Ruby had prayed daily that Con and his wife might return to collect her. It was a thought she kept to herself, a hope that burnt deep in her heart. She had spent only a fleeting time with Con and Susan, but she felt that her life in the convent was wrong. Surely, if God had a plan for her, if he did exist, he had meant for her to be with them?
‘Do you think the nice man and his wife may come for me?’ she asked Sister Francis one day.
Sister Francis looked up from the sock she was darning.
‘What man, Ruby?’ she replied in surprise.
‘The man who brought me here.’ Ruby was not now as confident and wished she had kept her thoughts to herself.
‘Con O’Malley, the town clerk? Sure, we haven’t heard a thing from him since the storm. I don’t think we will be hearing from him again. Why, did he say he would?’
Ruby pushed her needle hard into the snowdrop she was embroidering on her tray cloth. It was as though the needle had pierced her heart, so sharp was the pain.

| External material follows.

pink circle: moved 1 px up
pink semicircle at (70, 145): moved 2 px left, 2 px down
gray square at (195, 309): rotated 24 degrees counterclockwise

She thought that she must have been mad indeed to have set so much store by Con O’Malley and yet she still remembered the warmth of his coat, the soothing sounds made by his wife and the kindness in their eyes.
*
‘Ruby, get a move on,’ a postulant shouted into the dorm. If there was shouting to be done Ruby, the unforgiven vase breaker, was always the first name to fall from the lips of authority.
‘Now, girls, after breakfast there are six of you to wait in the corridor outside the mother’s room. Are you listening?’
The girls were as close as blood sisters, their bond forged by a unique shared experience and tragic loss. They were all keen to leave the convent, but not to say goodbye to each other.
Waiting on the wooden bench outside the reverend mother’s room, they whispered, ‘Will they beat us?’ ‘Will they feed us?’ ‘Will we ever see each other again?’
They had been scrubbed until their skin was stinging. Their hair was brushed and gleaming. Their cleaning aprons had been changed for fresh.
‘Will we stay here, near to Belmullet?’ Ruby asked Lottie, nervously.